* **HOW TO COMPLETE THIS TASK**
Copy all lines containing the string "СӘЛІМБЕК" from the records below.
MATERIAL PROVIDED: Begin
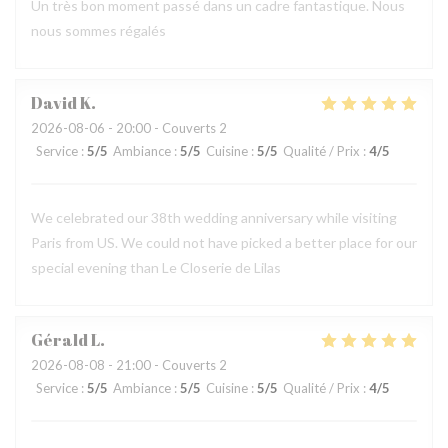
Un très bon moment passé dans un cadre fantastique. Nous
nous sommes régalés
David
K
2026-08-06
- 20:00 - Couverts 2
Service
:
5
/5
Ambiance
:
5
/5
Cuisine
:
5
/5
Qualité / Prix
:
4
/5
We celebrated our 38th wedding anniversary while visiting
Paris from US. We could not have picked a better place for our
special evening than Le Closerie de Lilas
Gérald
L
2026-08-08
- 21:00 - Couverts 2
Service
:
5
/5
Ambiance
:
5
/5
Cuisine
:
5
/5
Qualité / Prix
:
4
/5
MATERIAL PROVIDED: End
MATERIAL PROVIDED: Begin
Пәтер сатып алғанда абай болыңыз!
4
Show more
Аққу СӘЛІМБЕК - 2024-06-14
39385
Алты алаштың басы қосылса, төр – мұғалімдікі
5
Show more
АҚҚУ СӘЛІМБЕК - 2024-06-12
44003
MATERIAL PROVIDED: End
* **ANSWER SPACE**
Аққу СӘЛІМБЕК - 2024-06-14
АҚҚУ СӘЛІМБЕК - 2024-06-12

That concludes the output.